WORK INSTRUCTIONS: Set down only what runs from the line containing "Perfumes by country of origin" through the last line of the data, exactly as it reads.

(Saved entries)
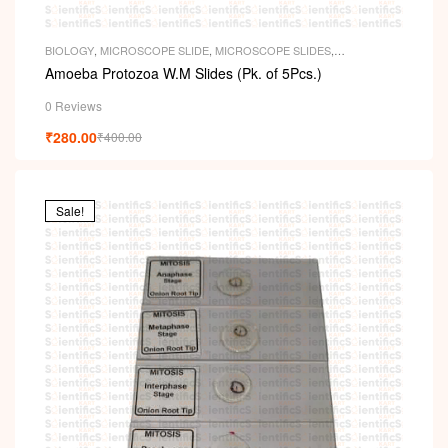
BIOLOGY
,
MICROSCOPE SLIDE
,
MICROSCOPE SLIDES
,
PERMANENT SLIDES
,
SLIDES
Amoeba Protozoa W.M Slides (Pk. of 5Pcs.)
0 Reviews
₹
280.00
₹
400.00
Sale!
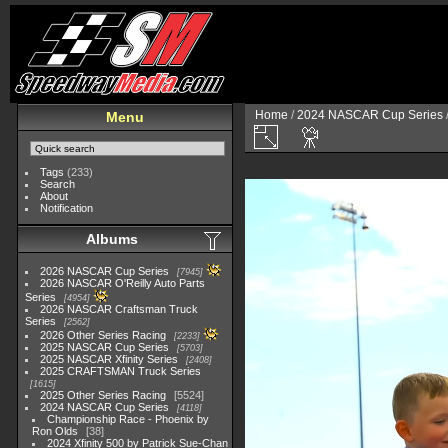
Home
/
2024 NASCAR Cup Series
Menu
Tags
(233)
Search
About
Notification
Albums
2026 NASCAR Cup Series
7945
2026 NASCAR O'Reilly Auto Parts
Series
4954
2026 NASCAR Craftsman Truck
Series
2562
2026 Other Series Racing
2233
2025 NASCAR Cup Series
5703
2025 NASCAR Xfinity Series
2408
2025 CRAFTSMAN Truck Series
1615
2025 Other Series Racing
5524
2024 NASCAR Cup Series
4118
Championship Race - Phoenix by
Ron Olds
38
2024 Xfinity 500 by Patrick Sue-Chan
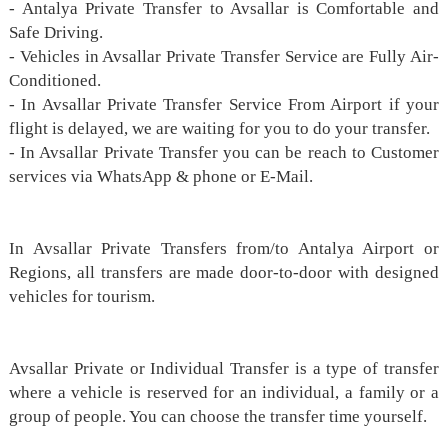
- Antalya Private Transfer to Avsallar is Comfortable and
Safe Driving.
- Vehicles in Avsallar Private Transfer Service are Fully Air-
Conditioned.
- In Avsallar Private Transfer Service From Airport if your
flight is delayed, we are waiting for you to do your transfer.
- In Avsallar Private Transfer you can be reach to Customer
services via WhatsApp & phone or E-Mail.
In Avsallar Private Transfers from/to Antalya Airport or
Regions, all transfers are made door-to-door with designed
vehicles for tourism.
Avsallar Private or Individual Transfer is a type of transfer
where a vehicle is reserved for an individual, a family or a
group of people. You can choose the transfer time yourself.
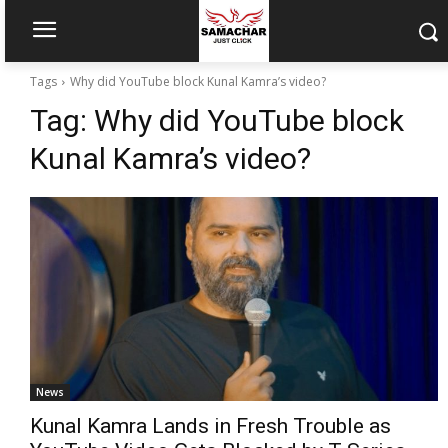
Tags
Why did YouTube block Kunal Kamra’s video?
Tag:
Why did YouTube block
Kunal Kamra’s video?
News
Kunal Kamra Lands in Fresh Trouble as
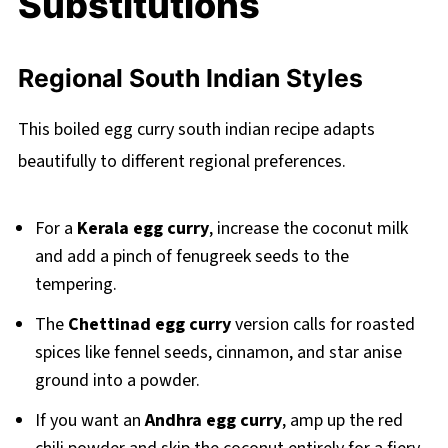
Substitutions
Regional South Indian Styles
This boiled egg curry south indian recipe adapts
beautifully to different regional preferences.
For a
Kerala egg curry
, increase the coconut milk
and add a pinch of fenugreek seeds to the
tempering.
The
Chettinad egg curry
version calls for roasted
spices like fennel seeds, cinnamon, and star anise
ground into a powder.
If you want an
Andhra egg curry
, amp up the red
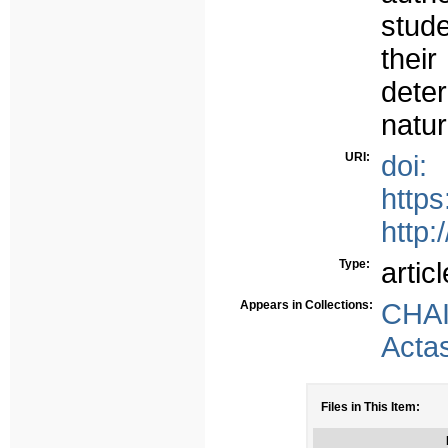
stud
thei
deter
natur
URI:
doi:
http
http:
Type:
articl
Appears in Collections:
CHA
Acta
Files in This Item:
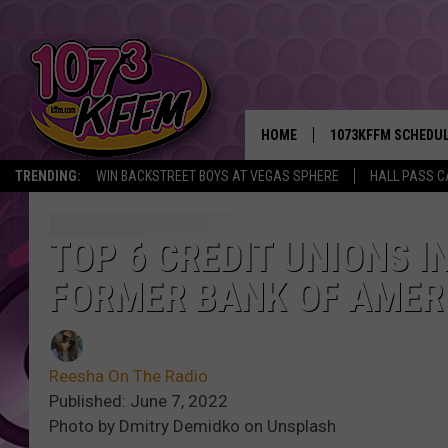
HOME
1073KFFM SCHEDU
TRENDING:
WIN BACKSTREET BOYS AT VEGAS SPHERE
HALL PASS C
BROOKE AND JEFFR
REESHA ON THE RA
TOP 6 CREDIT UNIONS I
FORMER BANK OF AMER
SWEET LENNY
SARAH STRINGER
Reesha On The Radio
POPCRUSH NIGHTS
Published: June 7, 2022
Photo by Dmitry Demidko on Unsplash
BACKTRAX USA 90S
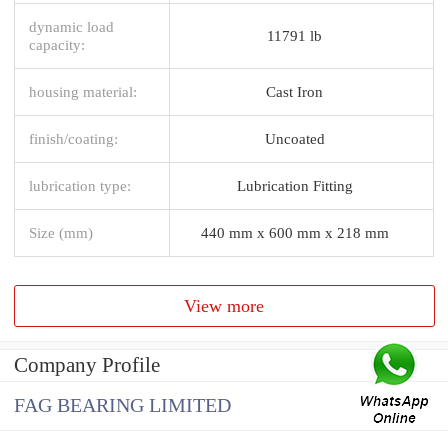
dynamic load
11791 lb
capacity:
housing material:
Cast Iron
finish/coating:
Uncoated
lubrication type:
Lubrication Fitting
Size (mm)
440 mm x 600 mm x 218 mm
View more
Company Profile
FAG BEARING LIMITED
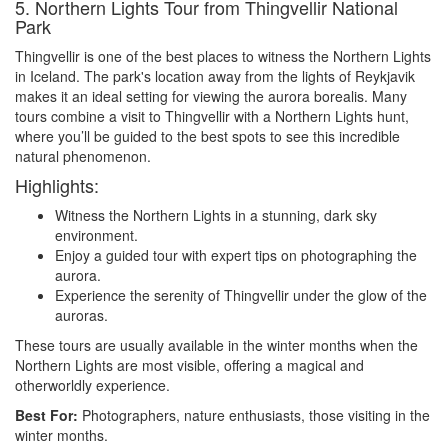
5. Northern Lights Tour from Thingvellir National
Park
Thingvellir is one of the best places to witness the Northern Lights
in Iceland. The park's location away from the lights of Reykjavik
makes it an ideal setting for viewing the aurora borealis. Many
tours combine a visit to Thingvellir with a Northern Lights hunt,
where you’ll be guided to the best spots to see this incredible
natural phenomenon.
Highlights:
Witness the Northern Lights in a stunning, dark sky
environment.
Enjoy a guided tour with expert tips on photographing the
aurora.
Experience the serenity of Thingvellir under the glow of the
auroras.
These tours are usually available in the winter months when the
Northern Lights are most visible, offering a magical and
otherworldly experience.
Best For:
Photographers, nature enthusiasts, those visiting in the
winter months.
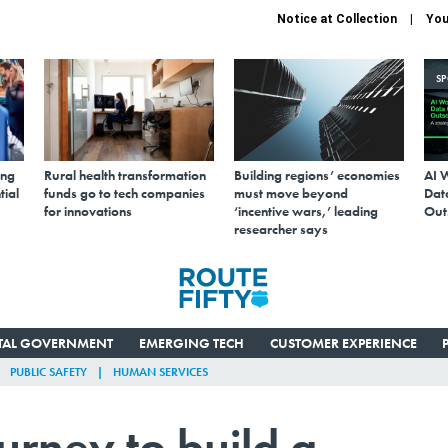
Notice at Collection
You
S
ing
Rural health transformation
Building regions’ economies
AI 
tial
funds go to tech companies
must move beyond
Data
for innovations
‘incentive wars,’ leading
Out
researcher says
ITAL GOVERNMENT
EMERGING TECH
CUSTOMER EXPERIENCE
PUBLIC SAFETY
HUMAN SERVICES
ourney to build a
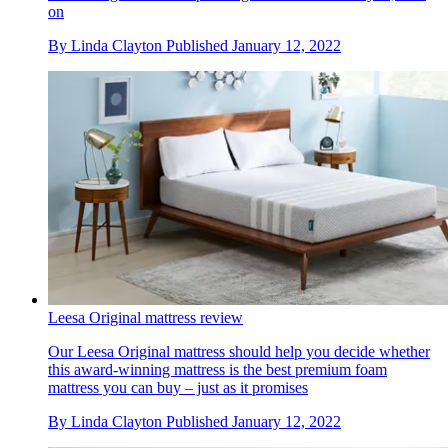
on
By
Linda Clayton
Published
January 12, 2022
Leesa Original mattress review
Our Leesa Original mattress should help you decide whether
this award-winning mattress is the best premium foam
mattress you can buy – just as it promises
By
Linda Clayton
Published
January 12, 2022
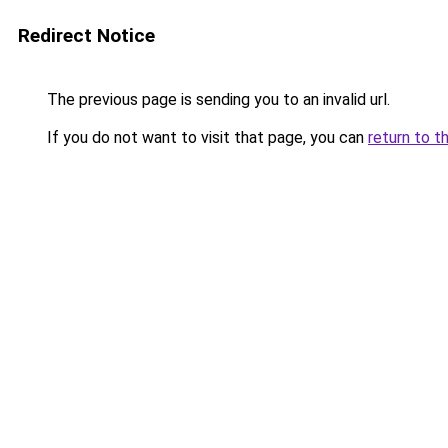
Redirect Notice
The previous page is sending you to an invalid url.
If you do not want to visit that page, you can
return to t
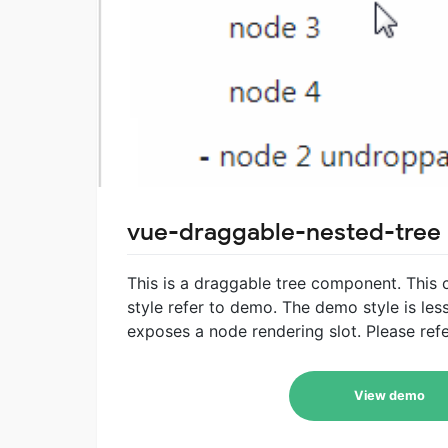
vue-draggable-nested-tree
This is a draggable tree component. This
style refer to demo. The demo style is less
exposes a node rendering slot. Please refe
View demo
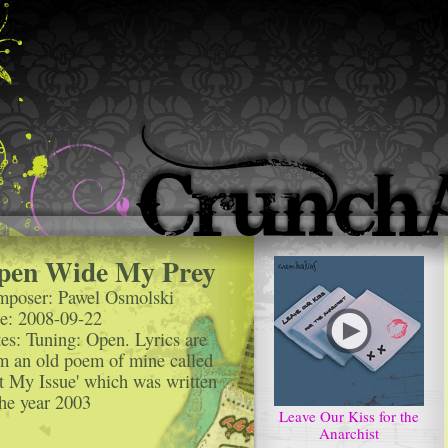
pen Wide My Prey
poser: Pawel Osmolski
e: 2008-09-22
es: Tuning: Open. Lyrics are
m an old poem of mine called
t My Issue' which was written
the year 2003
Leave Our Kiss for the
Anarchist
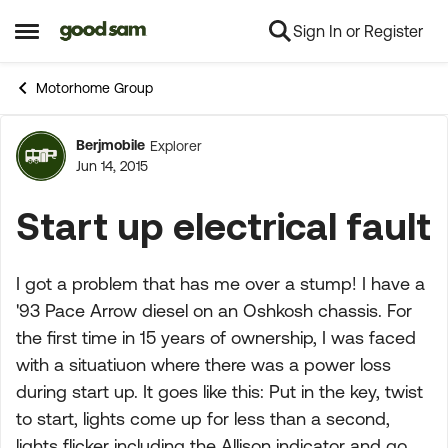
Sign In or Register
Skip to content
Open Side Menu
Motorhome Group
Berjmobile
Explorer
Forum Discussion
Jun 14, 2015
Start up electrical fault
I got a problem that has me over a stump! I have a
'93 Pace Arrow diesel on an Oshkosh chassis. For
the first time in 15 years of ownership, I was faced
with a situatiuon where there was a power loss
during start up. It goes like this: Put in the key, twist
to start, lights come up for less than a second,
lights flicker including the Allison indicator and go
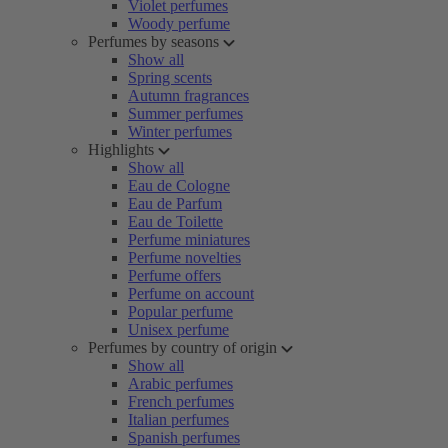
Violet perfumes
Woody perfume
Perfumes by seasons
Show all
Spring scents
Autumn fragrances
Summer perfumes
Winter perfumes
Highlights
Show all
Eau de Cologne
Eau de Parfum
Eau de Toilette
Perfume miniatures
Perfume novelties
Perfume offers
Perfume on account
Popular perfume
Unisex perfume
Perfumes by country of origin
Show all
Arabic perfumes
French perfumes
Italian perfumes
Spanish perfumes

WRITTEN SOLUTION:
Perfumes by country of origin
Show all
Arabic perfumes
French perfumes
Italian perfumes
Spanish perfumes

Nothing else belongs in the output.